One attorney general after another refused to take Bountiful on, as they feared the constitutional right to freedom of religion would trump any criminal charges related to trafficking in child brides, underage marriage and sex with minors. Furthermore, Bountiful’s leader, Winston Blackmore, made sure his own idyllic interpretation of the sect was well understood by the Royal Canadian Mounted Police, who were asked to investigate by women from the nearby town of Creston. But Blackmore sent a
parade of contented female followers to talk to the cops; the RCMP didn’t lay any charges.

After CBC’s
the fifth estate
aired a documentary on Blackmore called “The Bishop of Bountiful” in 2001, newspaper stories followed. Oprah Winfrey did a show in 2003 about the religious shenanigans in Bountiful. A few days after that telecast, a letter was posted on her website from B.C.’s premier Gordon Campbell. The letter claimed that prosecuting would “require significant police resources,” that only a few witnesses have come forward and that, furthermore, it’s the fault of the federal government for not amending the criminal code regarding polygamy. Debbie Palmer kept the facts about polygamy flowing at conferences about violence against women and in letters to politicians. But still nothing changed. In jargon-filled apologias from both federal and provincial ministers of justice, Palmer was basically told to get lost.

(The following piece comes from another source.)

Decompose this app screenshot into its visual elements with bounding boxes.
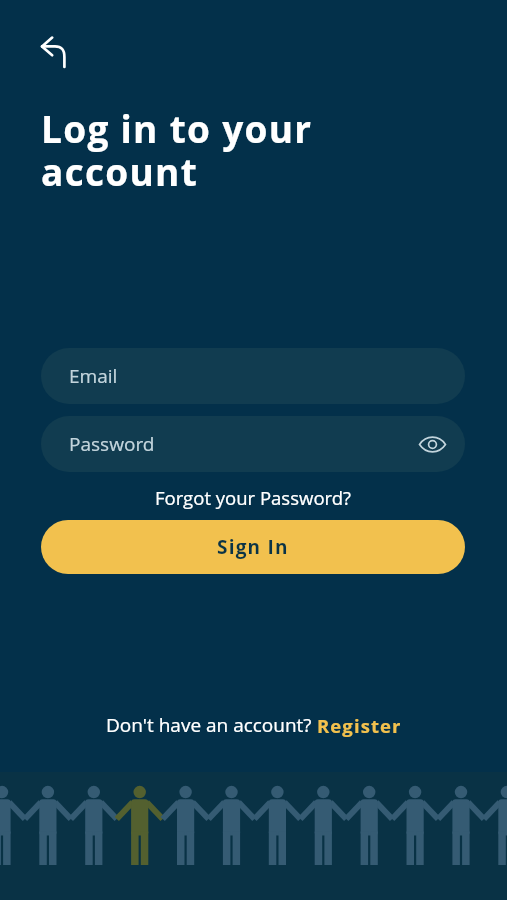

I went to Bountiful to investigate the allegations in the spring of 2004. What I found was trouble in the so-called paradise. In this place fifteen-year-old girls were having babies with fifty-year-old men and were supposed to smile sweetly about it because it was God’s will.

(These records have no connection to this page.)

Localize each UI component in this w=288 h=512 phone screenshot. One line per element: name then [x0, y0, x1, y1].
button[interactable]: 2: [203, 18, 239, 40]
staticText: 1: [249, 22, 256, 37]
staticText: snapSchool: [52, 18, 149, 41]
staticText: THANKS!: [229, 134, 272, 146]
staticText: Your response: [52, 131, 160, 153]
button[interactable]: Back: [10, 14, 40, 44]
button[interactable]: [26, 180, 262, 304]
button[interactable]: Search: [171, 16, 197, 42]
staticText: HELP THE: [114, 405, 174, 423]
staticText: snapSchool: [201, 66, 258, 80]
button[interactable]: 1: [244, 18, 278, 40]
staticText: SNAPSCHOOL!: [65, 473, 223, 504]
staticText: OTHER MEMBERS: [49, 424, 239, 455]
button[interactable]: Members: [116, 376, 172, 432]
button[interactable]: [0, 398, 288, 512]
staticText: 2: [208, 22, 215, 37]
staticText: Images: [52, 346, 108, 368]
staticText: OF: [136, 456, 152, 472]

From a distance the place looked like the Garden of Eden. Nestled beneath British Columbia’s East Kootenay Mountains, in a temperate valley of rich topsoil, the community of Bountiful seemed like a land of peace and prosperity. As I drove closer to this colony of a thousand people, I could see children playing in the fields. Teenaged girls in pastel ankle-length dresses and long braided hair waved a greeting, looking as though they’d come out of another century, one that valued plain living and family ties.

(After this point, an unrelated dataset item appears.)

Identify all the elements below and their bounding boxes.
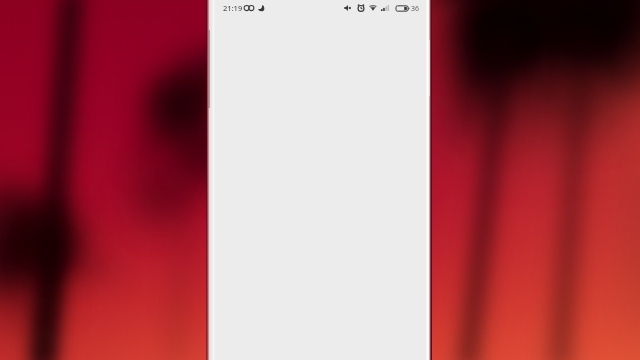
staticText: 36 — [411, 4, 420, 14]
staticText: 21:19 — [223, 3, 243, 13]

Inside the colony, a different story unfolded. There used to be a collection of nine rocks on the ground at the entrance, each one
with a letter on it spelling out “Keep Sweet”—the sect’s dictum to its women. Recently someone had flipped the rocks over and written a different set of letters: “Fuck you!!” The plot where the rocks were displayed was gone and the ground was bare. The long-held secrets of Bountiful were leaking like the battered oil cans that littered the place. They revealed incest and deception, sexual abuse, cross-border trafficking of brides, breeding young girls like cattle, tax fraud and white supremacy. Not your average Canadian tale.